When the Pattersons first purchased the farm in 1985, and again in 2004, there was a late frost in May that devastated the entire apple crop. One of the difficulties of farming is that growers are at the mercy of Mother Nature – the weather can be unpredictable. Early this season, they had to address a rather large outbreak of fire blight on the trees, a disease that makes the leaves appear scorched and can eventually kill a tree if not treated. Chris said they spent a long time cutting off any appearances of fire blight and got it away from the trees to prevent further spread. Then, they sprayed a soap-like copper solution on the crops to kill off and prevent any residual fireblight from damaging the crops. The copper can cause a russeting effect, almost like a sunburn on the apple skins, and though it may not look perfect, they are still completely fine to eat.
In addition to the fire blight, the team of farmers at Blue Jay also had to deal with this year’s incredibly dry conditions. Chris explained, “We don’t have a trickle irrigation system so it was challenging this year. Apples like water but they also don’t like a ton of water, so it’s like a balancing act. This year with the severe drought, the apples are smaller than usual, but we do have a lot of them. When they’re smaller, there’s a higher sugar content, so the flavor is great.”
They opened on September 1st for the 2022 season and the farm was bustling for their opening weekend! Chris says on a weekend during the peak part of the season, they can get as many as 5,000 visitors to the farm. It’s a great opportunity to do something fun with your family and friends. This year, they will not be offering hay rides, school field trips, or the observation honeybee hive due to staff shortages, but they hope to bring these activities back in the future.

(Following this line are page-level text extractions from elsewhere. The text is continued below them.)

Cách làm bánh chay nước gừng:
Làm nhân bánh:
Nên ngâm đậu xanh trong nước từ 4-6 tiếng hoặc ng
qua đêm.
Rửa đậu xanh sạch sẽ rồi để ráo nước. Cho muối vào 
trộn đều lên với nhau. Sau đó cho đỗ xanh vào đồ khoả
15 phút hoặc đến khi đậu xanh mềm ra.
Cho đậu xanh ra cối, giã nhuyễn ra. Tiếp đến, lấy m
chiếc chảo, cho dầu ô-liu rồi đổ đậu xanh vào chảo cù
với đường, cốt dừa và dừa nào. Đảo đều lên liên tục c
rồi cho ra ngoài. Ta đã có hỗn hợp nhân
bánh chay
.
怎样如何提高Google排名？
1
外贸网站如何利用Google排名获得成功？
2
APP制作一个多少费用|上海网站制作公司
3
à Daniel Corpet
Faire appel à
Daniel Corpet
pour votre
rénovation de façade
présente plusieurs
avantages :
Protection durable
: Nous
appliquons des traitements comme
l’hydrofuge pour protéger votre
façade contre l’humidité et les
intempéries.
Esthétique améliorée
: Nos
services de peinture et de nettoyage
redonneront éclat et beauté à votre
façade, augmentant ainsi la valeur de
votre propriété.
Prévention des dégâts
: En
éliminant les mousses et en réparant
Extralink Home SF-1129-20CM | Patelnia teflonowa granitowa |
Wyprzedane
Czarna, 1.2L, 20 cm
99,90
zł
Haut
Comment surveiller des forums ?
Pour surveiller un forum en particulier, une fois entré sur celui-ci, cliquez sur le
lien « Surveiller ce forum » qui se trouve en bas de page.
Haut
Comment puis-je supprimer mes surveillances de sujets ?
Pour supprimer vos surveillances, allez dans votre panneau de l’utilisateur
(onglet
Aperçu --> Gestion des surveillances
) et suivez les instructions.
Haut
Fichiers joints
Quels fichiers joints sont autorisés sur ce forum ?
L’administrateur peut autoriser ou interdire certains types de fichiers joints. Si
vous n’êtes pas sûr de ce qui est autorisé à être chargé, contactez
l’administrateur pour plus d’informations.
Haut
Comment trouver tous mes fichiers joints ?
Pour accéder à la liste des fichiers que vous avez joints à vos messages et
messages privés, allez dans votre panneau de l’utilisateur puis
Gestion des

This weekend, October 1st and 2nd, the Jonagold, Cortland, Stayman, Winesap, Red Delicious, and Idared varieties are available for pick-your-own. The pumpkin patch is open and they also have a nice selection of gourds. Since they have a lot of apples this year, Chris is hopeful that they will be able to offer pick-your-own until late October. They will be open Monday through Friday from 11am to 5pm and Saturdays and Sundays 10am to 5 pm until Christmas Eve, and the farm store will be open from 10am to 2pm. Chris says, “Come on out and have fun!”
For a full list of which pick-your-own varieties will be available every week, and for their farm rules and visiting guidelines, check out their website. And yes, at the time of publication, they have cider donuts in stock!